Une ville-machine est cen­sée fonc­tion­ner. Une société-machine est cen­sée fonc­tion­ner. “On”- con­cept à définir — n’a pas cessé de nous répéter depuis trente ans que nous n’é­tions pas une civil­i­sa­tion, qu’il n’y avait pas de langue, pas de races, pas de sexe, pas de cou­tumes ni de cul­ture ni d’his­toire, mais un sys­tème sous con­trôle. Ce matin, où sont les fonc­tion­naires pré­posés à la machine.

Frais

Gala achète de la salade dans une épicerie de mon­tagne. Deux jours plus tard, elle la rapporte.

Fatigué

Si on ne peut accéder au niveau supérieur (il est, avant des­tin famélique, réservé aux religieux), j’avoue que j’en ai assez de voir les mêmes voisins, faire les mêmes prom­e­nades, accom­pa­g­nés des mêmes chiens (inter­dits d’aboiements) et qui n’ont, par décret gou­verne­men­tal, à ce qu’ils pensent, maîtres et chiens, pas le droit de par­ler ni d’aboy­er à l’air libre et donc passent, à qua­tre pattes, la mine basse.

Mouvement 12

Mon­père me dit, “non, pas en Asie ces jours, il s’or­gan­ise une chas­se aux étrangers, la rumeur veut qu’ils soient les respon­s­ables de la mal­adie.” Pré­cisons: ce n’est pas l’avis d’un Suisse noyé au bouil­lon, il a vécu plus de dix ans, avant ouver­ture, au Viet­nam. Mais ne voilà-t-il pas qu’il sug­gère: “va au Maroc!”. De loin la puni­tion élec­tro-cap­i­tal­iste, pro­duit de mon imag­i­naire, plutôt que cet échec cul­turel et humain, fruit de divers­es idéolo­gies vom­i­tives. Après tout, nous autres Européens, méri­tons — oh com­bi­en! — de souf­frir des effets de nos témérités: deux mille ans de domination.

Solidarité

Il y a de grande âmes.
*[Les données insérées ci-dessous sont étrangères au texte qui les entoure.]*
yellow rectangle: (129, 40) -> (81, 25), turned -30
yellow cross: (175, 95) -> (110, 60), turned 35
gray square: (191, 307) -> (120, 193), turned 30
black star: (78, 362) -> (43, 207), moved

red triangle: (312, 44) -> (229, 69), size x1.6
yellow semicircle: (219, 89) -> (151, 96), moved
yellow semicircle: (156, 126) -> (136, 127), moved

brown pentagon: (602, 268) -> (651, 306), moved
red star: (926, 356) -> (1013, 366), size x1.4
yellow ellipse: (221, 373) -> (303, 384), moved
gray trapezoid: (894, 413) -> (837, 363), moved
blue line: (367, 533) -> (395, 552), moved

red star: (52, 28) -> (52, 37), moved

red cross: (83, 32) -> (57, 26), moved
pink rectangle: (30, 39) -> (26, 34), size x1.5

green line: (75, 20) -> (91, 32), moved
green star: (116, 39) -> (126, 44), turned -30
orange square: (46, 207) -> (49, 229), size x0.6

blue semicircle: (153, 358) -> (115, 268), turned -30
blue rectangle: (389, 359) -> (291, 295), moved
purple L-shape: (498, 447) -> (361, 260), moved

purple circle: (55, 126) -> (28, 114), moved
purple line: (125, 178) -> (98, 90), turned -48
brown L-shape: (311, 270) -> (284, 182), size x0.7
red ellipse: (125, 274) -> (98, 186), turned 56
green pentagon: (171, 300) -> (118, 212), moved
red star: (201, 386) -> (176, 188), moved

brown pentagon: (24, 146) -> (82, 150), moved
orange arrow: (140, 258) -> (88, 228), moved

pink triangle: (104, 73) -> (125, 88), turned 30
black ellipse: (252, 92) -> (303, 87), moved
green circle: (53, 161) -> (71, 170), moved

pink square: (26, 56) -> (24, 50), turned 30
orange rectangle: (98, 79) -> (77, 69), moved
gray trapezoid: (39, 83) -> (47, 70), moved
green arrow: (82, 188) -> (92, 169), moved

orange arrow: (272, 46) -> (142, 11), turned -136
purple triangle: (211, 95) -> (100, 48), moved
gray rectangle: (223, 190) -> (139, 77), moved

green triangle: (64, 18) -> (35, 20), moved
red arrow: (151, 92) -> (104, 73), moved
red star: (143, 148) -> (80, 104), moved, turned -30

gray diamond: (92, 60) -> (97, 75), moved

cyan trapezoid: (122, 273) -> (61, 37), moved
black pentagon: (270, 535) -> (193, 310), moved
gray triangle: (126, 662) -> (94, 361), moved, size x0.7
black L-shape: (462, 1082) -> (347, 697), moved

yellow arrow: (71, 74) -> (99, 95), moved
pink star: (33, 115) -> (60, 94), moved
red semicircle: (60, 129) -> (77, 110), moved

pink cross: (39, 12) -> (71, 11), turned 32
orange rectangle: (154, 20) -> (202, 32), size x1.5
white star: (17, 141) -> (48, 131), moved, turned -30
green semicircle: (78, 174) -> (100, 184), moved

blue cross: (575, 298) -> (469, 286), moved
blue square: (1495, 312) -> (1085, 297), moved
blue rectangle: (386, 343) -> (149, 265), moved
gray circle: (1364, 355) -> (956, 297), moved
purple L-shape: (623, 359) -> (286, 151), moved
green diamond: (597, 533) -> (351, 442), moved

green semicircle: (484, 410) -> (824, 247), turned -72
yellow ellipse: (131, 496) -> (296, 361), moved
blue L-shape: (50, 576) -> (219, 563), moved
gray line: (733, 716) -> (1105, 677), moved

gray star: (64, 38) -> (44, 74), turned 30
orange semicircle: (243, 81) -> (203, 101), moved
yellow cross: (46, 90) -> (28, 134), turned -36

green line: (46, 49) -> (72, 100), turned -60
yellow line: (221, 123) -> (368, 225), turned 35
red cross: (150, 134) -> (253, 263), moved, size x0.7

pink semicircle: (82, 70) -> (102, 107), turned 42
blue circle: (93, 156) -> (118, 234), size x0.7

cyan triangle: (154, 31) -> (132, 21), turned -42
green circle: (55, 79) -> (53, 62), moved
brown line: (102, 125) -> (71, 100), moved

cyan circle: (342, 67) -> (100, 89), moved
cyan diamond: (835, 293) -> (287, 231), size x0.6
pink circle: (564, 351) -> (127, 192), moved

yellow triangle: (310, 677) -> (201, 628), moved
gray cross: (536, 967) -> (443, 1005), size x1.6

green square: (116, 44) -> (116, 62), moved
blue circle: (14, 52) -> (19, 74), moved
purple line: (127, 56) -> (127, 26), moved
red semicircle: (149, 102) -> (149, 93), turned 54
Acteurs effi­caces du dis­posi­tif, doués de cette admirable men­tal­ité que j’ad­mire, pom­piers ou infir­mières. Sans honte ni excuse, je n’en fais pas par­tie. Autour, ailleurs, dans les cer­cles d’en­fer, il y a de grands pré­da­teurs. Ils sont à l’oeu­vre. Expliquent, dis­courent. Sans dire, sans se trahir. Minute après minute. Qui sont-ils? Non, ils n’ont pas déclenché la mal­adie, mais ils se ser­vent au ban­quet et tirent la nappe. Que les naïfs se ren­gor­gent: la table va dis­paraître, la qual­ité des mets baiss­er, bien­tôt sera inter­dite la voix au chapitre.

Mouvement 11

Vers l’in­er­tie: tout le jour, je lis sur la Bir­manie et j’écris “Naypyi­daw, cité de l’e­space”. Ensuite, au pied de l’im­meu­ble, je me chauffe puis, comme l’a con­seil­lé le major Gérald de la Légion étrangère (Aubagne), je m’a­muse à pouss­er le mur de l’im­meu­ble et soulève des bouteilles d’eau de 1,5 litres. Enfin, la pre­mière bière dans la main, je réfléchis à cette annonce épou­vantable, la prochaine intro­duc­tion d’une appli­ca­tion — une App- de Con­trôle Total des Corps et des Esprits (CTCE), et d’abord aux con­séquences qu’elle entraîn­era, pour moi la néces­sité de chercher refuge dans le tiers-monde.

Mouvement 10

Drôles les Arabes de l’é­cole hôtelière, filles et garçons logés dans l’an­cien sana­to­ri­um: il y dix jours, j’alig­nais squats et pom­pes, ils jouaient au vol­ley­ball. Peut-être ont-ils vu que j’é­tais vieux — ce que je suis. Ils ont changé la rou­tine. Appor­tant poids, mate­las et chaus­sures, ils démar­rent des exer­ci­ces con­tre la mon­tre. A dis­tance, nous rions ensem­ble tan­dis que les plus paresseux, Japon­ais et Pak­istanais organ­isent un chas­se aux œufs.